I have a plane to catch. But if I was going to fight again, I’d come here.
THE GUNSLINGER
Renzo Gracie catches Pat Miletich in a guillotine,
September 23, 2006. (Courtesy Zach Lynch)
“You must hold the drawn bowstring,” answered the Master, “like
a little child holding the proffered finger. It grips so firmly that
one marvels at the strength of the tiny fist. And when it lets the
finger go, there is not the slightest jerk. Do you know why?
Because the child doesn’t think: I will now let go of the finger to
grasp this other thing. Completely unselfconsciously, without
purpose, it turns from one to the other, and we would say that it
was playing with things, were it not equally true that the things
were playing with the child.”
—Eugen Herrigel
The Gracie family is the first family of mixed martial arts—their contribution to the sport is nothing short of fundamental. In postcolonial Rio de Janeiro, the vibrant maze city that hung like a jewel of water on a spiderweb between the deep blue sea and the green jungle, a Brazilian politician and businessman of Scottish descent, Gastao Gracie befriended a wandering professional fighter and Japanese judoka master, Mitsuya Maeda, in 1917. Gastao helped Maeda do business in Rio. In return, Maeda agreed to instruct Gastao’s eldest boy, Carlos.
Carlos and his brothers embraced and reinvented what they’d learned, and since the 1920s they’ve fostered an atmosphere of innovation and real-world combat in Rio. They challenged any and all comers, and nearly always won in the vale tudo (“anything goes”) matches. The philosophy of arte suave—constant innovation and relentless testing, all on the ground—made for a revolution in the fighting world.
Brazil is a modern nation of frozen colonial power structures and wealth disparity. The Portuguese came to steal, exploit, and find gold to take home, not build a nation, and Brazil still suffers from those rapacious intentions woven into the cloth of her identity. In some ways, Brazil lags behind today’s world by a full century; in others it is inescapably modern—educated, monied. The nature of jiu-jitsu reflects the dualities of scientific technique combining with old-school Latin-American machismo, a need to fight to prove who is the toughest, along with another Brazilian trait, the love of play.
While Royce (pronounced “Hoyce,” as all ‘R’ sounds are ‘H’ in Portuguese) Gracie was the standard-bearer for jiu-jitsu, chosen by the forward-looking Rorion (“Horion”) Gracie to lead the way in the initial UFCs and showcase the family’s art, and Rickson (“Hickson”) is the legend, the undefeated greatest who lives shrouded in mystery, to me the truly greatest Gracie is a younger cousin, Renzo (yes, “Henzo”)—who fought anyone, anywhere, and took his losses and his wins with equal aplomb.
Renzo seemed apart from the convoluted family politics. He put himself out there, and he embodied what the Gracies claimed to be about. He fought anyone, anytime. When you step back and look at his fighting career as a whole, Renzo is probably underrated. In the beginning, when Royce won the UFC, not many people were aware of what he was doing.
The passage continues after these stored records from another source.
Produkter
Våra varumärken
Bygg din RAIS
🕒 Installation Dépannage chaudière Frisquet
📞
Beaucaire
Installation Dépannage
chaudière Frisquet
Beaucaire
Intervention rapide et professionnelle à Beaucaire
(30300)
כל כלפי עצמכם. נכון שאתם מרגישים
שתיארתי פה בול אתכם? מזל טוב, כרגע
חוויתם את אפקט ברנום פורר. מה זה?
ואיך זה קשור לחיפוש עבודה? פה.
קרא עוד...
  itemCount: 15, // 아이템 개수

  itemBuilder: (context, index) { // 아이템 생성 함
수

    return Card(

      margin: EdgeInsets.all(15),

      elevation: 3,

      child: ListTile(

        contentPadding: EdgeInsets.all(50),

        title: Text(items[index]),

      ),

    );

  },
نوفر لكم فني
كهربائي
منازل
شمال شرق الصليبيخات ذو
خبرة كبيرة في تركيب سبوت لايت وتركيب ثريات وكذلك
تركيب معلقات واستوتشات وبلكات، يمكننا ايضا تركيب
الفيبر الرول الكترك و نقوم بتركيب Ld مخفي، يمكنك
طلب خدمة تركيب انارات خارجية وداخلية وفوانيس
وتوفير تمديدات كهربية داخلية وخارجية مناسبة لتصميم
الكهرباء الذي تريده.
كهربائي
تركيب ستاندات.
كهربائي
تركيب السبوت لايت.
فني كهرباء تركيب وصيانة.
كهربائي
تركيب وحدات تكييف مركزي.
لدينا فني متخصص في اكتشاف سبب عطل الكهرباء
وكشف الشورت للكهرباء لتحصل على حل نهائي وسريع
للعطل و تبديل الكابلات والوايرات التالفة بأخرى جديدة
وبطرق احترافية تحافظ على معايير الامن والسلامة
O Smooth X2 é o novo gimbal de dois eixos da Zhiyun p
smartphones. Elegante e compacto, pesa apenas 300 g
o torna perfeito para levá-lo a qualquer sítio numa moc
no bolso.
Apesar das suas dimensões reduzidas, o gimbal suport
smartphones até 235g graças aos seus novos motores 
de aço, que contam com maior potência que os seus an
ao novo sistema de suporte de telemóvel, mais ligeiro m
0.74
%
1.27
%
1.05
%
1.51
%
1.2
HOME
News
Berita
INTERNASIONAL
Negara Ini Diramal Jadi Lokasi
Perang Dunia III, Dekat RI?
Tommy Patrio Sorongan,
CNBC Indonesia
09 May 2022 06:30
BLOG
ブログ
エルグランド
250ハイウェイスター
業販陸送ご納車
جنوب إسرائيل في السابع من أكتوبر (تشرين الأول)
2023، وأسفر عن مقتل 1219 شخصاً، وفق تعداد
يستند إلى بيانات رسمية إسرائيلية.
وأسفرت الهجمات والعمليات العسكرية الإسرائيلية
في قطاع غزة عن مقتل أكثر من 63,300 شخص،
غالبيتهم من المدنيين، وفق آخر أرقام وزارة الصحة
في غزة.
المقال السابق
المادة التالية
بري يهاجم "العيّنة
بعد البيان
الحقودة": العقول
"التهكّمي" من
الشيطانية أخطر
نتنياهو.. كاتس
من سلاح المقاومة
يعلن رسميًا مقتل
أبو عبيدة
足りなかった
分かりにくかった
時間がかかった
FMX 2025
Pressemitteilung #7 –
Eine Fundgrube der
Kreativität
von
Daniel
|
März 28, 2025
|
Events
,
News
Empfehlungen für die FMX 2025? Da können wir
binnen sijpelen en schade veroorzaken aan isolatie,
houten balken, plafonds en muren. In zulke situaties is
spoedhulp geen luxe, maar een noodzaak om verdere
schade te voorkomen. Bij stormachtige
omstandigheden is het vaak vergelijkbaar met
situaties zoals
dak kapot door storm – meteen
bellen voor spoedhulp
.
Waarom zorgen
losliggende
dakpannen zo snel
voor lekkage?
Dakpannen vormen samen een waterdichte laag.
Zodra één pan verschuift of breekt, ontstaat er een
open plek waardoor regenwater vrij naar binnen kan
He was armbarring fighters who didn’t know the danger they were in. The legendary Rickson has always been criticized for not fighting the best available, but in truth (being a generation older) he came up at a time when there wasn’t as much competition, especially outside of Brazil. Rickson was retiring as international MMA blossomed.
Renzo consistently puts his money where his mouth is, and he fought with the best he could find. He fought and beat much bigger guys, and not clueless boxers but seasoned mixed martial artists such as Maurice Smith (235 pounds), Oleg Taktorov (210 pounds), and the like, most of whom outweighed him significantly and knew his game. His natural fighting weight would have been 155—and he was fighting heavyweights, good heavyweights for the time. It’s unimaginable now. What I also love about Renzo is that he kept doing it, even through losing fights to bigger fighters like Sakuraba or Dan Henderson. Royce and Rickson seemed protective of their legacies, but Renzo was never precious about his. He would risk it (and himself) at the drop of a hat. In his last three fights, Renzo has beaten three former UFC champions—Pat Miletich, Carlos Newton, and Frank Shamrock.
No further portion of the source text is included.